Lumberton From United States of America, joined Jul 2005, 4708 posts, RR: 21
Reply 12, posted (8 years 4 months 2 weeks 1 day 7 hours ago) and read 1594 times:
Classic "good news, bad news" story. She is totally out of luck.
With respect to using credit cards for lottery purchases, aren't most transactions small, like $1 & $2? Would be a major pain for the banks and credit card companies.
Slightly OT, I've heard the lottery described as a "poor tax". Think about it...you can't get away (politically) with extending the state income tax to encompass all the lower income people, but you can have a lottery. Not only is there no real political uproar, but it generates hundreds of millions in revenues. Is this clever or what?
"When all is said and done, more will be said than done".
TNboy From Australia, joined Mar 2002, 1131 posts, RR: 20
Reply 13, posted (8 years 4 months 2 weeks 1 day 7 hours ago) and read 1594 times:
Dont think there's any problem buying lottery tickers with a credit card in Australia. The only issue with some retailers is that the price of a ticket is less than the minimum spend, so you may have to buy a couple - or else a lottery ticket and some magazines, etc.
LTBEWR From United States of America, joined Jan 2004, 12825 posts, RR: 13
Reply 14, posted (8 years 4 months 2 weeks 1 day 6 hours ago) and read 1583 times:
She probably bought several dollars worth of lottery tickets or it was part of a purchase of other items. Apparently the first payment of about $33,000 was already made (a $1 million anunity over 20 years, after taxes) and the cops are looking for it and apparently have to give that money back. She was using a credit card from a dead relative and somehow was able to keep the account open (shouldn't the bank that issued the Credit card have cancelled the card when they found out the original person to whom it was issued to was dead?). Apparently this idiot was into drugs and had problems. The principal as to denying her payment is based on a law that gives governments the right to seize any items or assets that it was believed were purchased or paid for with proceeds from illegal income. Maybe Oregon will have a bonus payout week or add that money to the next jackpot drawing.

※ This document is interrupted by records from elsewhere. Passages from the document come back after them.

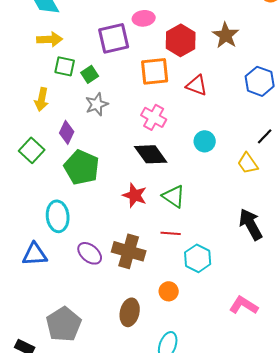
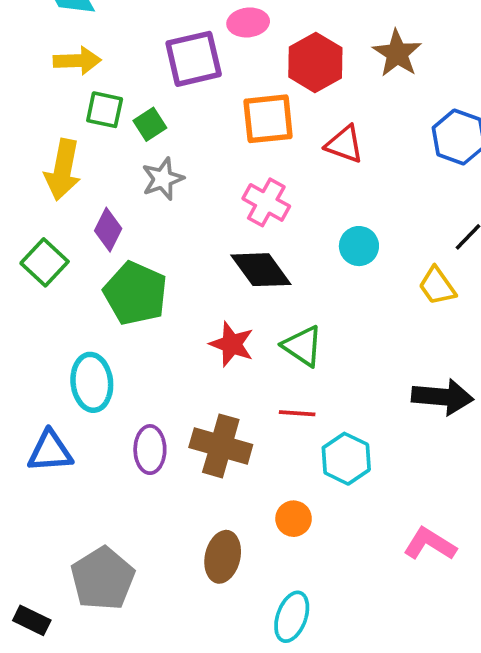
yellow arrow: (42, 99) -> (63, 170), size x1.4
black arrow: (251, 224) -> (443, 397), turned 124
purple ellipse: (90, 253) -> (150, 450), turned 50

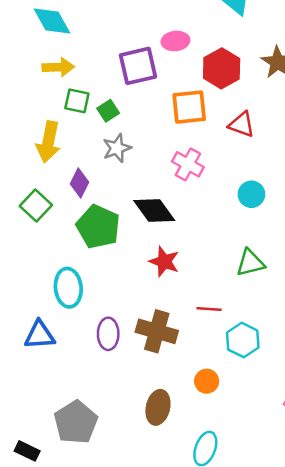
black diamond: (261, 270) -> (154, 210), moved
green triangle: (303, 346) -> (250, 263), moved, turned -48

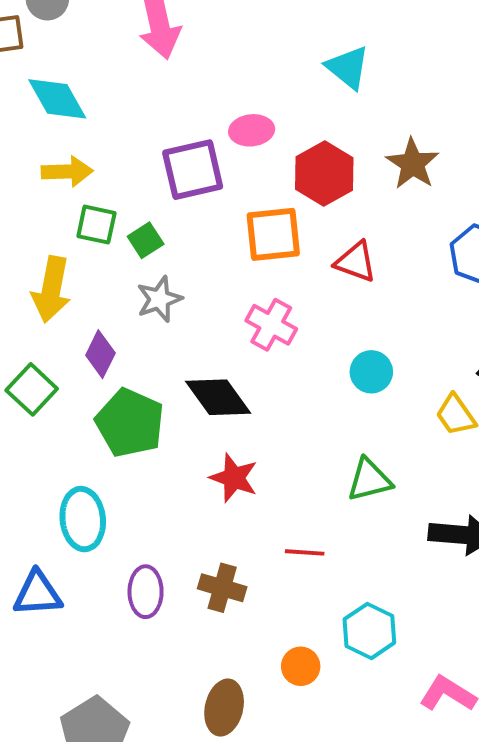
brown cross: (157, 331) -> (222, 588), size x0.7
cyan hexagon: (243, 340) -> (369, 631), moved

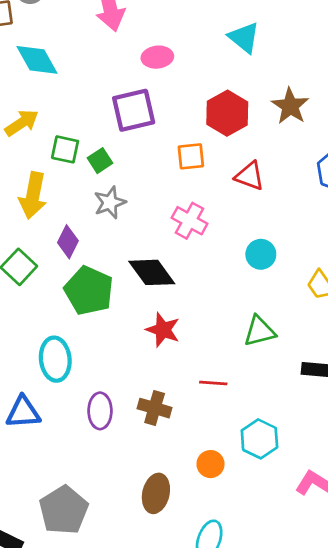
pink ellipse: (252, 130) -> (157, 57), moved
yellow arrow: (67, 172) -> (22, 123), moved, turned -32
orange square: (273, 234) -> (191, 156), size x0.7

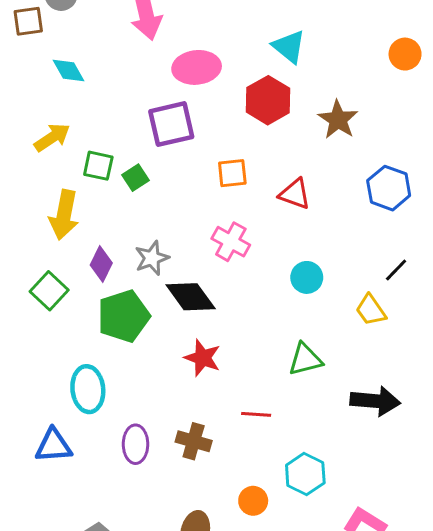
pink ellipse: (157, 57) -> (197, 67), size x1.4
cyan diamond: (37, 60) -> (68, 70), size x0.7
red hexagon: (227, 113) -> (268, 100), moved
gray star: (110, 203) -> (152, 258), moved
green pentagon: (89, 291) -> (124, 316), turned 30

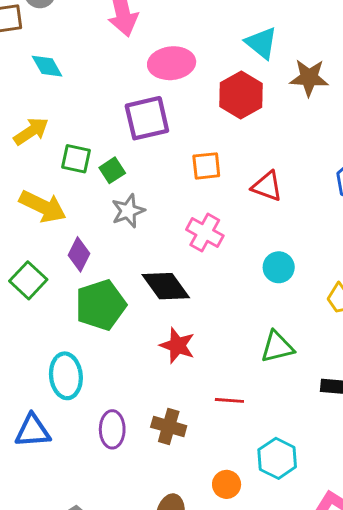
brown star: (338, 120) -> (309, 78), moved, turned -30
yellow arrow: (64, 215) -> (43, 207), turned -75
gray star: (152, 258) -> (128, 211), moved

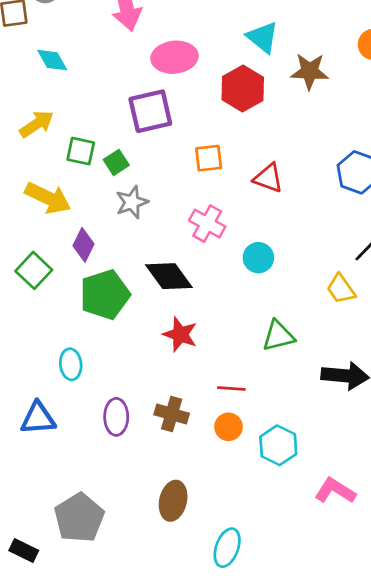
cyan circle: (279, 267) -> (258, 258), moved
cyan ellipse: (66, 376) -> (71, 364), size x0.7
orange circle: (227, 484) -> (229, 427), moved

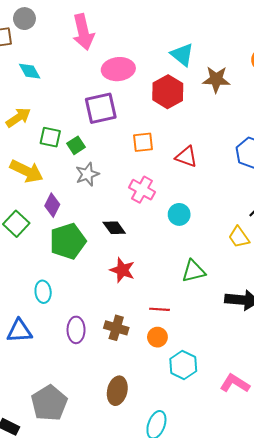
black diamond: (169, 276) -> (114, 228), size x0.7
cyan hexagon: (278, 445) -> (183, 365), moved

I bet next time she be sure to use cash when purchasing lottery tickets.
N1120A From United States of America, joined Dec 2003, 26107 posts, RR: 77
Reply 15, posted (8 years 4 months 2 weeks 1 day 1 hour ago) and read 1550 times:
Quoting Lumberton (Reply 12): Not only is there no real political uproar, but it generates hundreds of millions in revenues. Is this clever or what?
Except that their has been some uproar about just how much revenue is actually taken in. And remember, most states has as part of their lottery law that the revenue is supposed to go to schools
Quoting TNboy (Reply 13): The only issue with some retailers is that the price of a ticket is less than the minimum spend
Most retailers don't have a minimum spend amount in the US these days. The thing you have to look at though, is that it is probably the lottery paying the credit card expense, not the retailer, as the special machines used to process lottery tickets are also supposed to take the payment
Mangeons les French fries, mais surtout pratiquons avec fierte le French kiss
Bill142 From Australia, joined Aug 2004, 8430 posts, RR: 9
Reply 17, posted (8 years 4 months 2 weeks 15 hours ago) and read 1486 times:
Quoting Falcon84 (Reply 1): From the article, the legit owner of the card is dead.
So the winnings, like the debt, would be come part of the estate. The question is who is the owner of the winnings. If there was any fraud protection on the card then the issuer/insurance company could possibly lay claim to the winnings if a claim was made before the owner of the card found out about it.